Protecting the nation’s aquatic resources while simultaneously meeting its economic needs requires dedication and an ability to balance often competing needs. Through the execution of the Department of the Army’s responsibility, authorized under the River and Harbors Act of 1899 and the Clean Water Act of 1972, the U.S. Army Corps of Engineers’ regulatory program reviews multitudes of proposed projects annually, and either issues or denies permits based on these and other applicable laws.
“Jacksonville District’s regulatory program is the largest in the Corps, and our team set a high standard by exceeding every national performance goal for the program for the fifth consecutive year,” said Donnie Kinard, chief of the Regulatory Division.
The Corps routinely performs jurisdictional determinations, to determine whether or not a site for a proposed project falls within the jurisdiction of the Department of the Army regulatory program and therefore would require a permit. More than 2,800 jurisdictional determinations were completed by Jacksonville District during 2013.
Individual Permits are specific to proposed projects, which must also comply with other environmental laws that protect endangered species, marine mammals and cultural resources.
During its review of a permit application, the Corps consults with other regulatory agencies and issues public notices and takes all input received into consideration in its decisions. Last year, Jacksonville District issued 855 Individual Permits and denied one permit with prejudice for a proposed project to dredge 29 acres of seagrass and fill four acres of wetlands.

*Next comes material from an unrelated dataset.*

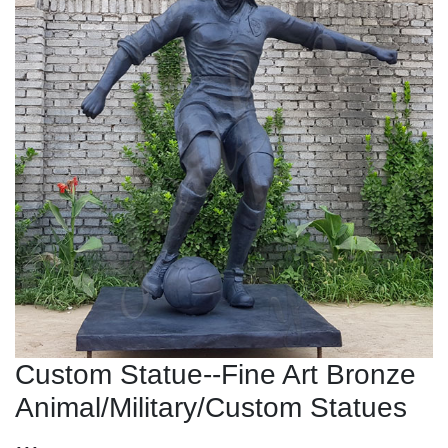
Custom Statue--Fine Art Bronze
Animal/Military/Custom Statues
...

When a proposed project or action will impact the nation’s aquatic resources, the Corps may require mitigation as a condition of the Department of the Army permit. This is a central premise of federal wetlands programs, and is one way in which the Corps balances decisions to meet both economic and environmental needs. Applicants must first demonstrate that they have made all practicable efforts to avoid impacts; then to minimize impacts and finally to compensate for unavoidable impacts. Most commonly, mitigation involves the creation, enhancement or restoration of wetlands and their functions. Mitigation banks are wetland areas that have been restored, established, enhanced or preserved and set aside to compensate for future conversions of wetlands for development activities. In 2013, Jacksonville District completed 94 mitigation site compliance inspections and 17 mitigation bank compliance inspections. Further, it issued three new mitigation banks, for a total of 61 banks in Florida.
Jacksonville District also implemented one in-lieu fee program in 2013, the first in-lieu fee program implemented in the district following the 2008 mitigation rule. In-lieu fee programs involve the restoration, establishment, enhancement and/or preservation of aquatic resources through funds paid to a governmental or non-profit natural resources management entity to satisfy compensatory mitigation requirements for Department of the Army permits. They are similar to mitigation banks in that they sell compensatory mitigation credits to permittees.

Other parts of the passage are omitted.